Thursday 15 November 2012

The case for refusing to make 'impossible choices' in Brent budget

This is the speech I made at this evening's Budget and Finance Overview and Scrutiny Committee. Brent Council Leader Muhammed Butt and Deputy, Ruth Moher, attended but were asked only one question. Muhammed Butt confirmed that carers working for the private companies provided adult social care for Brent would not necessarily get the London Living Wage. All other questions on the Budget were addressed to Mick Bowden, Deputy Director of Finance.

I paraphrased towards the end of my speech when my 5  minutes deputation time began to run out.

I start with the assumption that none of the present administration stood for election in order to make cuts that would be to the detriment of the quality of life and the life chances of Brent residents.

I also accept that the Coalition Government’s increasingly discredited approach to austerity is the motor for local authority cuts. I would further argue that this is an ideological attack on local government and local democracy which leaves councils with the job of local implementation of the Coalition agenda.

Under Ann John’s leadership it seemed that the Council was seeing itself in the role of ‘managing’ these cuts with the argument that they could do this without harming services. After the leadership change there has been a slight change of emphasis but there appears to be a contradiction in the stance of Muhammed Butt, the new leader.

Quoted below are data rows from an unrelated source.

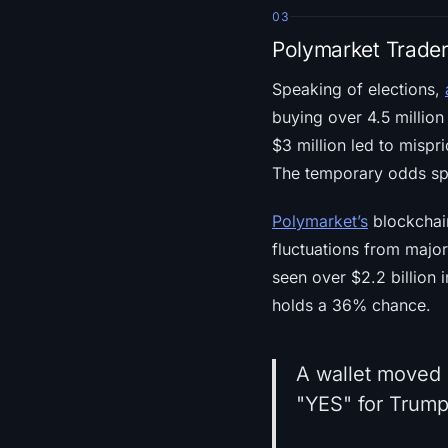
03
Polymarket Trader
Speaking of elections,
buying over 4.5 million
$3 million led to mispr
The temporary odds spi
Polymarket’s
blockchain
fluctuations from majo
seen over $2.2 billion
holds a 36% chance.
A wallet moved 
"YES" for Trump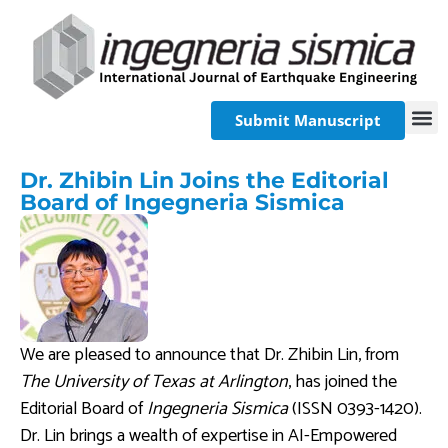
Submit Manuscript
Dr. Zhibin Lin Joins the Editorial
Board of Ingegneria Sismica
We are pleased to announce that Dr. Zhibin Lin, from
The University of Texas at Arlington
, has joined the
Editorial Board of
Ingegneria Sismica
(ISSN 0393-1420).
Dr. Lin brings a wealth of expertise in AI-Empowered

In his Priorities statement for the Full Council, Cllr Butt says:
The first priority must remain protecting the integrity of the Budget and making savings.
 But in his blog, he likens the Council’s task to the ‘impossible decisions’ that would have to be made in cutting a third from a household budget.

Again in his press release on the Early Intervention Grant Cllr Butt said that he is dedicated to making sure that no child in the Borough is left behind at a time when' impossible choices' have to be made due to the highly punitive cuts imposed on local authorities by the Coalition.

The issue is clear: maintaining the integrity of the budget and making cuts will mean making ‘impossible choices’ that will inevitably, whatever the council does in mitigation, damage the most vulnerable.

Of course Council officers will stress the legal requirements during the budget process but councillors are not just ‘managers’, they are also politicans and need to adopt a political response both to protect local government as a democratioc entity and to protect local people.

I have likened their position to that of the Black Knight in Monty Python and the Holy Grail who, despite having his limbs cut off one by one and left (‘Tis but a scratch’ ‘Your arm’s off’ ) as just a bloodied torso, remains defiant and totally unware of the impossibility of his plight. The cruel twist is that the Coalition gives the Council the job of cutting off its own limbs!

The question for this year’s budget making is should the Labour Council continue to make ‘impossible choices’ and continue to cut off its own limbs.

My answer to that quuestion is ‘No’. Doing the ‘impossible’ is also doing the morally unjustifiable.

The impossible is compounded by the constant moving of goalposts by the Coalition, the Council Tax Benefit changes which will not only put more families into poverty and increase the number of defaults, the increased temporary housing costs caused by homelesslessness after the Housing Benefit cap, increased costs for Adult Social care, the permitted (but not encouraged)  increase in Council Tax without a local referendum now established at 2% (3.5% envisaged in forward planning) and anyway such an increase would again hit the poorest in the borough. Only yesterday I heard that in one month 63 children, affected by the housing benefit cap, have moved from a local primary school.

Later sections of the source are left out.